Joint Object and State Recognition using Language Knowledge
This work addresses state identification in robotics applications, specifically for cooking objects, but is incremental as it builds on existing deep learning and knowledge graph techniques.
This paper tackles the problem of recognizing objects and their states in cooking-related images by jointly using object and state predictions to improve classification accuracy. The method combines a CNN with a language knowledge graph, resulting in enhanced classification performance on a cooking dataset.

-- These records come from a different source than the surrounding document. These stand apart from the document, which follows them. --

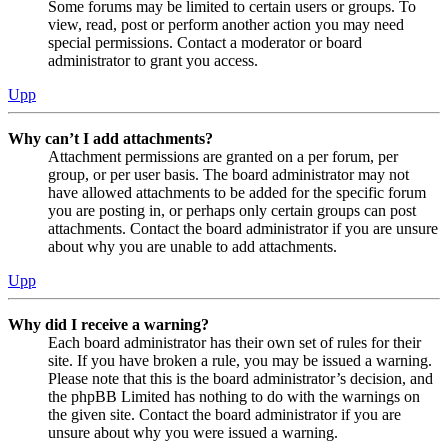
Some forums may be limited to certain users or groups. To
view, read, post or perform another action you may need
special permissions. Contact a moderator or board
administrator to grant you access.
Upp
Why can’t I add attachments?
Attachment permissions are granted on a per forum, per
group, or per user basis. The board administrator may not
have allowed attachments to be added for the specific forum
you are posting in, or perhaps only certain groups can post
attachments. Contact the board administrator if you are unsure
about why you are unable to add attachments.
Upp
Why did I receive a warning?
Each board administrator has their own set of rules for their
site. If you have broken a rule, you may be issued a warning.
Please note that this is the board administrator’s decision, and
the phpBB Limited has nothing to do with the warnings on
the given site. Contact the board administrator if you are
unsure about why you were issued a warning.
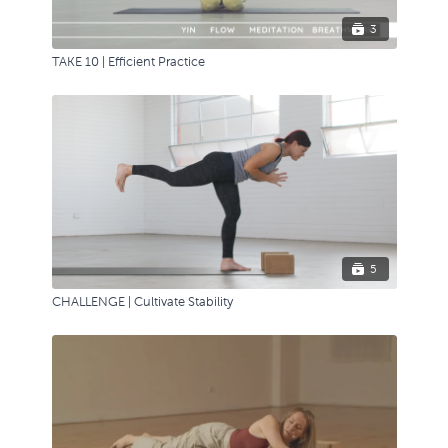
3
TAKE 10 | Efficient Practice
5
CHALLENGE | Cultivate Stability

The state of an object is an important piece of knowledge in robotics applications. States and objects are intertwined together, meaning that object information can help recognize the state of an image and vice versa. This paper addresses the state identification problem in cooking related images and uses state and object predictions together to improve the classification accuracy of objects and their states from a single image. The pipeline presented in this paper includes a CNN with a double classification layer and the Concept-Net language knowledge graph on top. The language knowledge creates a semantic likelihood between objects and states. The resulting object and state confidences from the deep architecture are used together with object and state relatedness estimates from a language knowledge graph to produce marginal probabilities for objects and states. The marginal probabilities and confidences of objects (or states) are fused together to improve the final object (or state) classification results. Experiments on a dataset of cooking objects show that using a language knowledge graph on top of a deep neural network effectively enhances object and state classification.